Please count every line of the following material that holds "ADMINISTRACIÓN" and give the total alone.
╭──
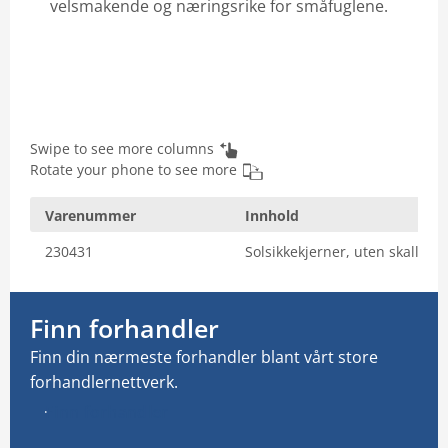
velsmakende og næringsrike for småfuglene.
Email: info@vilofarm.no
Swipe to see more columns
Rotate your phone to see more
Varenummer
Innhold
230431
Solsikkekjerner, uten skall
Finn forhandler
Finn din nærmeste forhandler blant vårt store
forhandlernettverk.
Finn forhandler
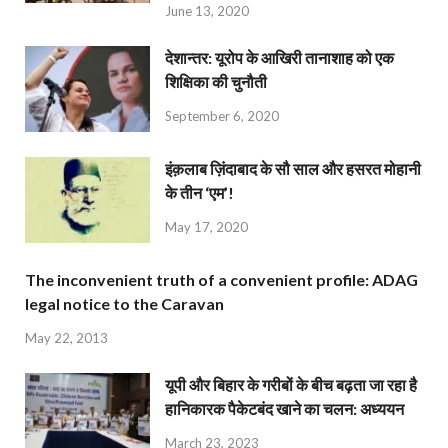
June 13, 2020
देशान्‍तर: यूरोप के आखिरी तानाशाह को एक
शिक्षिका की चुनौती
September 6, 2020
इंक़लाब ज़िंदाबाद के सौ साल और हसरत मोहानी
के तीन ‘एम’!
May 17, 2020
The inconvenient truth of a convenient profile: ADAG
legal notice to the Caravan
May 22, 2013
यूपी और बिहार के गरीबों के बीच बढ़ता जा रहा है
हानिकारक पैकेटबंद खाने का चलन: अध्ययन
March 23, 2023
╰──
╭──
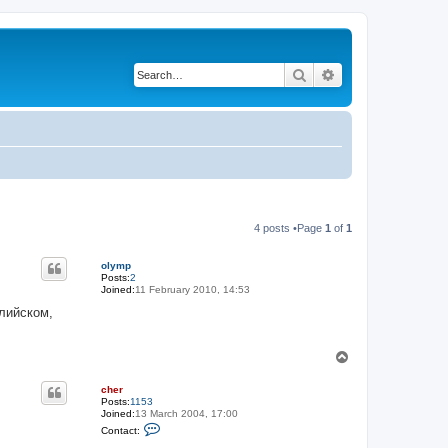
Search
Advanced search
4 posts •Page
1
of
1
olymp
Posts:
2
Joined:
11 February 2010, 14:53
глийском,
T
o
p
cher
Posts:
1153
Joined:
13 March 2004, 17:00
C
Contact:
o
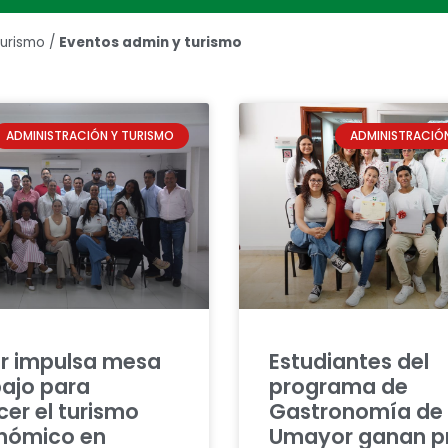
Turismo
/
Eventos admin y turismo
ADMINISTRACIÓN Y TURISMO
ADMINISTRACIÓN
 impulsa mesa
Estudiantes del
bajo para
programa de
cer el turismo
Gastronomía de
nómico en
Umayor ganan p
╰──
**Result of the exercise:** 2